Segment Open

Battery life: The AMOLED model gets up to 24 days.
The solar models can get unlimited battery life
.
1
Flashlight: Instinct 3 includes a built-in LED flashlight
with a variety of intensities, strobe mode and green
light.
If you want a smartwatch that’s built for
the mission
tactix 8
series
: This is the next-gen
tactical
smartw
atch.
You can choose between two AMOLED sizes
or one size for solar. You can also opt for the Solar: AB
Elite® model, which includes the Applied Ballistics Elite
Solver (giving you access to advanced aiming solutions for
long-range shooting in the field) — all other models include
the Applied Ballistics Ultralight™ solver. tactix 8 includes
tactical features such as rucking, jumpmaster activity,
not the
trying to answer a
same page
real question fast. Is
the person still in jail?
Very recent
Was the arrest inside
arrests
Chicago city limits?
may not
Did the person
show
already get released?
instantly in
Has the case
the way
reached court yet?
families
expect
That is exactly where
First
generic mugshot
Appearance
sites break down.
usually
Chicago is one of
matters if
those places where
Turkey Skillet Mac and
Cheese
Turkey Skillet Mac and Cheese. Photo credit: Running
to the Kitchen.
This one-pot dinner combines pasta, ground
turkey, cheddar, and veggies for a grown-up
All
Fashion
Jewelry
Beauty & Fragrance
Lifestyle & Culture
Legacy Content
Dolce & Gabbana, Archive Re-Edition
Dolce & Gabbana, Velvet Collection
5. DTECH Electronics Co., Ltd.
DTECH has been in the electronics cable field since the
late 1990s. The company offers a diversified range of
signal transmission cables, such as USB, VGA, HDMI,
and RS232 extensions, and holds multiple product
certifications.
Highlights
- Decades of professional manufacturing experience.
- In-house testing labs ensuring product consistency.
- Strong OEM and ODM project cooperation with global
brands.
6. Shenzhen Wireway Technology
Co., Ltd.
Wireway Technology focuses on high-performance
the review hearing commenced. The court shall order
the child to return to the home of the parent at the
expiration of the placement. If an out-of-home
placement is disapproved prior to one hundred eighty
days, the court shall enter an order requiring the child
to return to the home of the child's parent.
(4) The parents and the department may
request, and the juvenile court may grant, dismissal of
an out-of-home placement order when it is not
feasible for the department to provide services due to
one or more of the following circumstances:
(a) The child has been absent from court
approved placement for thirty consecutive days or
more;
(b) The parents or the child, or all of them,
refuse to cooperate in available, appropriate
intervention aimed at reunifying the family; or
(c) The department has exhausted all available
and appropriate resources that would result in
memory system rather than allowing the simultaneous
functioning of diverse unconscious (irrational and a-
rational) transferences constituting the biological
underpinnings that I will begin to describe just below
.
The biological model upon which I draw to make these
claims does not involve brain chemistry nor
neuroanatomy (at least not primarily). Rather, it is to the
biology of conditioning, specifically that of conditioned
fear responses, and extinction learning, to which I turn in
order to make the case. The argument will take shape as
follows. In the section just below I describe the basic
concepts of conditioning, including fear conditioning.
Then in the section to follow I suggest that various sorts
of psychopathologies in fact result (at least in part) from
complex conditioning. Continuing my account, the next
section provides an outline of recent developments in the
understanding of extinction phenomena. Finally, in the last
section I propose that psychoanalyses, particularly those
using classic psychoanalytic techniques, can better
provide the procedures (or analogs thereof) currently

Segment Closed

*What to produce:* With the first line of the records as the start and the line holding "(4) The parents and the department may" as the end, please copy exactly those lines and no others.

*Task output:*
Battery life: The AMOLED model gets up to 24 days.
The solar models can get unlimited battery life
.
1
Flashlight: Instinct 3 includes a built-in LED flashlight
with a variety of intensities, strobe mode and green
light.
If you want a smartwatch that’s built for
the mission
tactix 8
series
: This is the next-gen
tactical
smartw
atch.
You can choose between two AMOLED sizes
or one size for solar. You can also opt for the Solar: AB
Elite® model, which includes the Applied Ballistics Elite
Solver (giving you access to advanced aiming solutions for
long-range shooting in the field) — all other models include
the Applied Ballistics Ultralight™ solver. tactix 8 includes
tactical features such as rucking, jumpmaster activity,
not the
trying to answer a
same page
real question fast. Is
the person still in jail?
Very recent
Was the arrest inside
arrests
Chicago city limits?
may not
Did the person
show
already get released?
instantly in
Has the case
the way
reached court yet?
families
expect
That is exactly where
First
generic mugshot
Appearance
sites break down.
usually
Chicago is one of
matters if
those places where
Turkey Skillet Mac and
Cheese
Turkey Skillet Mac and Cheese. Photo credit: Running
to the Kitchen.
This one-pot dinner combines pasta, ground
turkey, cheddar, and veggies for a grown-up
All
Fashion
Jewelry
Beauty & Fragrance
Lifestyle & Culture
Legacy Content
Dolce & Gabbana, Archive Re-Edition
Dolce & Gabbana, Velvet Collection
5. DTECH Electronics Co., Ltd.
DTECH has been in the electronics cable field since the
late 1990s. The company offers a diversified range of
signal transmission cables, such as USB, VGA, HDMI,
and RS232 extensions, and holds multiple product
certifications.
Highlights
- Decades of professional manufacturing experience.
- In-house testing labs ensuring product consistency.
- Strong OEM and ODM project cooperation with global
brands.
6. Shenzhen Wireway Technology
Co., Ltd.
Wireway Technology focuses on high-performance
the review hearing commenced. The court shall order
the child to return to the home of the parent at the
expiration of the placement. If an out-of-home
placement is disapproved prior to one hundred eighty
days, the court shall enter an order requiring the child
to return to the home of the child's parent.
(4) The parents and the department may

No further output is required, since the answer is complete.